Who: I’ve had the pleasure of interviewing both of this week’s guests in previous lives, and let me tell you—they both get more brilliant with every passing day.

  • Casey Newton writes Platformer, an incredibly thoughtful newsletter about Big Tech and democracy.

  • Sarah Frier covers Big Tech for Bloomberg and recently wrote No Filter: The Inside Story of Instagram.

Where: Wherever you get podcasts like on Apple, Spotify, or literally anywhere else

I’m not going to lie to you—this episode is a big one. It’s at times heavy, and it’s certainly been humbling to craft. But I loved doing it almost as much as I loved talking to people about it once it was done. 

I spent a considerable amount of time this weekend, probably too much time, forcing people around me to talk about the ways Facebook (and by association all social media) has changed humankind’s trajectory.
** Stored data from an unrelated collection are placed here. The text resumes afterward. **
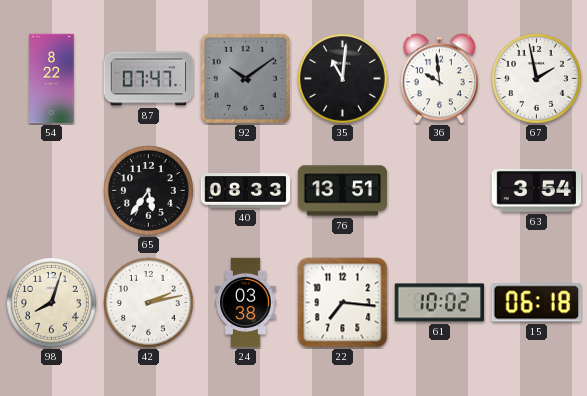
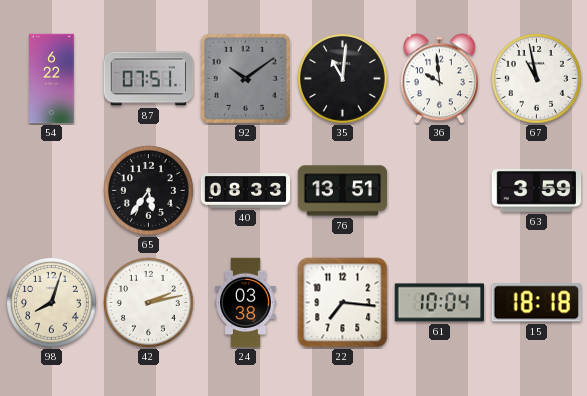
54: 8:22 -> 6:22
87: 07:47 -> 07:51
67: 1:58 -> 10:58
63: 3:54 -> 3:59
61: 10:02 -> 10:04
15: 06:18 -> 18:18
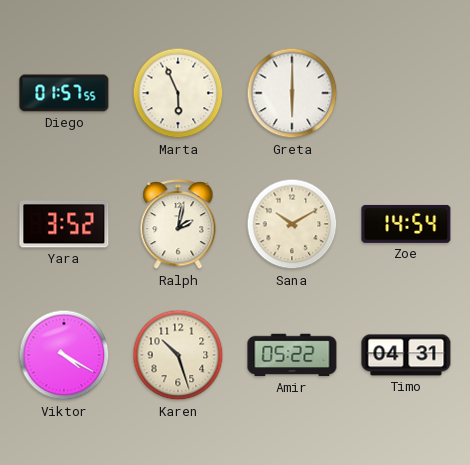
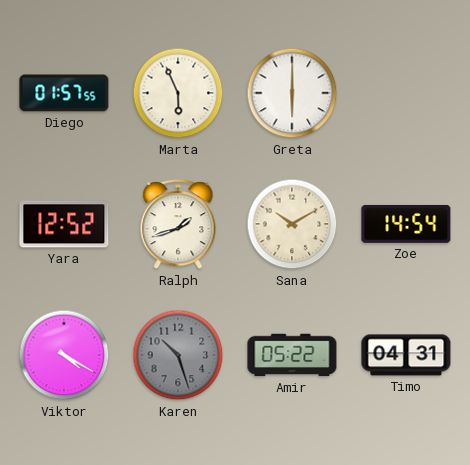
Yara: 3:52 -> 12:52
Ralph: 2:02 -> 1:42
Karen dial: cream -> grey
Between that and my extremely out-of-pocket decision to pick up 75 free oysters from a lovely couple in East Williamsburg who advertised their surplus on Craigslist...it was a busy weekend.

Some of the conversations I had over said oysters Saturday night:

  • How do you think Facebook has changed your perception of human connection?
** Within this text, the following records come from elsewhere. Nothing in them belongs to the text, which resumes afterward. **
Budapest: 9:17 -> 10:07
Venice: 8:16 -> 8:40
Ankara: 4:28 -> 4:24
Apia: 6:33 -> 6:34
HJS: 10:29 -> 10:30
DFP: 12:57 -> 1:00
  • What do you think the world would look like without Facebook? Is it possible to imagine such a world, or is that akin to imagining our world without the internet writ large?

  • How can we hold these deified tech CEOs to account? What should we do to ensure that their power is kept in check?

Happy conversing.

And finally, a couple of important programming notes:

I was on a cool podcast as a guest. It’s called Pol and Pals and you can check out my episode here.
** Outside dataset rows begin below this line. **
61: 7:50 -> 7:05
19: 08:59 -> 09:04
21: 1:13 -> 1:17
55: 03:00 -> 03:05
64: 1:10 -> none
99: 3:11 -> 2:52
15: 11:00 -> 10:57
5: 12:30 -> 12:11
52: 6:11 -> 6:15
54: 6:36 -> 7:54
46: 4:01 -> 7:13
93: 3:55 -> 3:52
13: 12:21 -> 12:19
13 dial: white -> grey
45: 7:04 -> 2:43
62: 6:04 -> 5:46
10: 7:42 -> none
This is the last regular Monday newsletter for a bit. With the end of Season 1, I’ll be taking some time off to rest and relax and get even better at podcasting and writing and sh*tposting. I’ll still have plenty of cool stuff coming your way, but it might be a bit more sporadic.

Season 2 will start in a few weeks. This is going to be just like senior year, except for funner. But it’s not coming for a bit—take the time in between seasons to share these first 10 episodes with someone you’d like to have a deeper conversation with. Never know what could happen.

See you Friday for the final edition of the Thinking Is Cool blog for Season 1. Have the best week ever.